YOUR TASK — Output the entire listing without altering anything.

SOURCE MATERIAL —
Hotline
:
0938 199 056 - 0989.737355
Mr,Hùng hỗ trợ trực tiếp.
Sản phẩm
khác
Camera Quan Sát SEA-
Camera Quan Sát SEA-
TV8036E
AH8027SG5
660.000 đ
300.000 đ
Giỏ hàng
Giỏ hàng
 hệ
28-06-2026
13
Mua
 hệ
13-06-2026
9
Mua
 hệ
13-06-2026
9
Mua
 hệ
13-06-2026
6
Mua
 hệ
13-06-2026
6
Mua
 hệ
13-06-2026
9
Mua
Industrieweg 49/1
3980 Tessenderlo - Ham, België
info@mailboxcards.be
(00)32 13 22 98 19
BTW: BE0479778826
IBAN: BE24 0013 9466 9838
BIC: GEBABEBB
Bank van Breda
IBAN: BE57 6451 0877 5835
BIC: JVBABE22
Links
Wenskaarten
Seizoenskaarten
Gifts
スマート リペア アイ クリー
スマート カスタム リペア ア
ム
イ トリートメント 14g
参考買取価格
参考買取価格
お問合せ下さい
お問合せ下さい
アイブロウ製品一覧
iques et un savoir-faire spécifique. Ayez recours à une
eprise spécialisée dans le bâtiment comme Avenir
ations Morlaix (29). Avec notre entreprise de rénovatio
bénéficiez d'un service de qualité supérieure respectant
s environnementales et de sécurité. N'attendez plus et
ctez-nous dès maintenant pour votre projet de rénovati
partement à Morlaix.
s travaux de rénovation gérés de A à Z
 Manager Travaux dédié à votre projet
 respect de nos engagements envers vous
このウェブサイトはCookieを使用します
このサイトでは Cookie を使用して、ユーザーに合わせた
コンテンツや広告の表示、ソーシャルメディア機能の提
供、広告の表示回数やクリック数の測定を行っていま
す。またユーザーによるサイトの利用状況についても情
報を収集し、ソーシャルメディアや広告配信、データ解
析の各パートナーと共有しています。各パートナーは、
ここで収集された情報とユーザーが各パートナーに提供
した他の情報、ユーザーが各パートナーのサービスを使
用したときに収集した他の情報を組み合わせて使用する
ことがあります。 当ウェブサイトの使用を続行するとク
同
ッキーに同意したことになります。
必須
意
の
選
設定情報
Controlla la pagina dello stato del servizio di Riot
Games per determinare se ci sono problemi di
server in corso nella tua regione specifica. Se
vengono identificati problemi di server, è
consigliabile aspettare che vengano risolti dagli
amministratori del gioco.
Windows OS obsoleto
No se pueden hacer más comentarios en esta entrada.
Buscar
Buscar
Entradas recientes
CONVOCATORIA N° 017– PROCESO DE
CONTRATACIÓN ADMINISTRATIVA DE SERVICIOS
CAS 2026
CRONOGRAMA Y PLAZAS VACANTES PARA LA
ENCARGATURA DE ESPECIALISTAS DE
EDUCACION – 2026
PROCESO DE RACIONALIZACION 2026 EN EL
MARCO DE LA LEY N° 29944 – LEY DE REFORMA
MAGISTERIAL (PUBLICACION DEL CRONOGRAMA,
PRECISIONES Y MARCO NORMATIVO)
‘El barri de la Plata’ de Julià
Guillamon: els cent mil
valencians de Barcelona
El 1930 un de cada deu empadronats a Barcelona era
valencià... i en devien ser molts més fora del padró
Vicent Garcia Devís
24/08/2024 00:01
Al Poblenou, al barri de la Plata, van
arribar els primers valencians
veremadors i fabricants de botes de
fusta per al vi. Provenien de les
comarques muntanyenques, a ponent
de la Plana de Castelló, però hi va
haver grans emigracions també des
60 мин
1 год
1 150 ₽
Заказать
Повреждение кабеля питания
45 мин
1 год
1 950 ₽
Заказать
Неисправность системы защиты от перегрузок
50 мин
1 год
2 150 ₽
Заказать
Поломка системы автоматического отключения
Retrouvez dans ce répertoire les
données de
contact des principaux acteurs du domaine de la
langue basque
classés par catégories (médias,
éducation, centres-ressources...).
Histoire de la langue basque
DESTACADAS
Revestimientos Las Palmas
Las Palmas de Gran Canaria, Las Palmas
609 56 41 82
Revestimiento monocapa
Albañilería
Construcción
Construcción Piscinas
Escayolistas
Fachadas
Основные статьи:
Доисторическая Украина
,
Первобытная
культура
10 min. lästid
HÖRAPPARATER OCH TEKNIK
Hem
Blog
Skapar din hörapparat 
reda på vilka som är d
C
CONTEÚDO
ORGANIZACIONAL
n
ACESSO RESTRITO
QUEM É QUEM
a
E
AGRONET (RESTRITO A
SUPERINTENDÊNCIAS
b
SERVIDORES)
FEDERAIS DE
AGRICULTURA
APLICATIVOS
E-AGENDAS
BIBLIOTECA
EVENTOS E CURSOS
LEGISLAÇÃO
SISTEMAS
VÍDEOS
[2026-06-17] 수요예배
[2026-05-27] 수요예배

WRITTEN RESPONSE —
Hotline
:
0938 199 056 - 0989.737355
Mr,Hùng hỗ trợ trực tiếp.
Sản phẩm
khác
Camera Quan Sát SEA-
Camera Quan Sát SEA-
TV8036E
AH8027SG5
660.000 đ
300.000 đ
Giỏ hàng
Giỏ hàng
 hệ
28-06-2026
13
Mua
 hệ
13-06-2026
9
Mua
 hệ
13-06-2026
9
Mua
 hệ
13-06-2026
6
Mua
 hệ
13-06-2026
6
Mua
 hệ
13-06-2026
9
Mua
Industrieweg 49/1
3980 Tessenderlo - Ham, België
info@mailboxcards.be
(00)32 13 22 98 19
BTW: BE0479778826
IBAN: BE24 0013 9466 9838
BIC: GEBABEBB
Bank van Breda
IBAN: BE57 6451 0877 5835
BIC: JVBABE22
Links
Wenskaarten
Seizoenskaarten
Gifts
スマート リペア アイ クリー
スマート カスタム リペア ア
ム
イ トリートメント 14g
参考買取価格
参考買取価格
お問合せ下さい
お問合せ下さい
アイブロウ製品一覧
iques et un savoir-faire spécifique. Ayez recours à une
eprise spécialisée dans le bâtiment comme Avenir
ations Morlaix (29). Avec notre entreprise de rénovatio
bénéficiez d'un service de qualité supérieure respectant
s environnementales et de sécurité. N'attendez plus et
ctez-nous dès maintenant pour votre projet de rénovati
partement à Morlaix.
s travaux de rénovation gérés de A à Z
 Manager Travaux dédié à votre projet
 respect de nos engagements envers vous
このウェブサイトはCookieを使用します
このサイトでは Cookie を使用して、ユーザーに合わせた
コンテンツや広告の表示、ソーシャルメディア機能の提
供、広告の表示回数やクリック数の測定を行っていま
す。またユーザーによるサイトの利用状況についても情
報を収集し、ソーシャルメディアや広告配信、データ解
析の各パートナーと共有しています。各パートナーは、
ここで収集された情報とユーザーが各パートナーに提供
した他の情報、ユーザーが各パートナーのサービスを使
用したときに収集した他の情報を組み合わせて使用する
ことがあります。 当ウェブサイトの使用を続行するとク
同
ッキーに同意したことになります。
必須
意
の
選
設定情報
Controlla la pagina dello stato del servizio di Riot
Games per determinare se ci sono problemi di
server in corso nella tua regione specifica. Se
vengono identificati problemi di server, è
consigliabile aspettare che vengano risolti dagli
amministratori del gioco.
Windows OS obsoleto
No se pueden hacer más comentarios en esta entrada.
Buscar
Buscar
Entradas recientes
CONVOCATORIA N° 017– PROCESO DE
CONTRATACIÓN ADMINISTRATIVA DE SERVICIOS
CAS 2026
CRONOGRAMA Y PLAZAS VACANTES PARA LA
ENCARGATURA DE ESPECIALISTAS DE
EDUCACION – 2026
PROCESO DE RACIONALIZACION 2026 EN EL
MARCO DE LA LEY N° 29944 – LEY DE REFORMA
MAGISTERIAL (PUBLICACION DEL CRONOGRAMA,
PRECISIONES Y MARCO NORMATIVO)
‘El barri de la Plata’ de Julià
Guillamon: els cent mil
valencians de Barcelona
El 1930 un de cada deu empadronats a Barcelona era
valencià... i en devien ser molts més fora del padró
Vicent Garcia Devís
24/08/2024 00:01
Al Poblenou, al barri de la Plata, van
arribar els primers valencians
veremadors i fabricants de botes de
fusta per al vi. Provenien de les
comarques muntanyenques, a ponent
de la Plana de Castelló, però hi va
haver grans emigracions també des
60 мин
1 год
1 150 ₽
Заказать
Повреждение кабеля питания
45 мин
1 год
1 950 ₽
Заказать
Неисправность системы защиты от перегрузок
50 мин
1 год
2 150 ₽
Заказать
Поломка системы автоматического отключения
Retrouvez dans ce répertoire les
données de
contact des principaux acteurs du domaine de la
langue basque
classés par catégories (médias,
éducation, centres-ressources...).
Histoire de la langue basque
DESTACADAS
Revestimientos Las Palmas
Las Palmas de Gran Canaria, Las Palmas
609 56 41 82
Revestimiento monocapa
Albañilería
Construcción
Construcción Piscinas
Escayolistas
Fachadas
Основные статьи:
Доисторическая Украина
,
Первобытная
культура
10 min. lästid
HÖRAPPARATER OCH TEKNIK
Hem
Blog
Skapar din hörapparat 
reda på vilka som är d
C
CONTEÚDO
ORGANIZACIONAL
n
ACESSO RESTRITO
QUEM É QUEM
a
E
AGRONET (RESTRITO A
SUPERINTENDÊNCIAS
b
SERVIDORES)
FEDERAIS DE
AGRICULTURA
APLICATIVOS
E-AGENDAS
BIBLIOTECA
EVENTOS E CURSOS
LEGISLAÇÃO
SISTEMAS
VÍDEOS
[2026-06-17] 수요예배
[2026-05-27] 수요예배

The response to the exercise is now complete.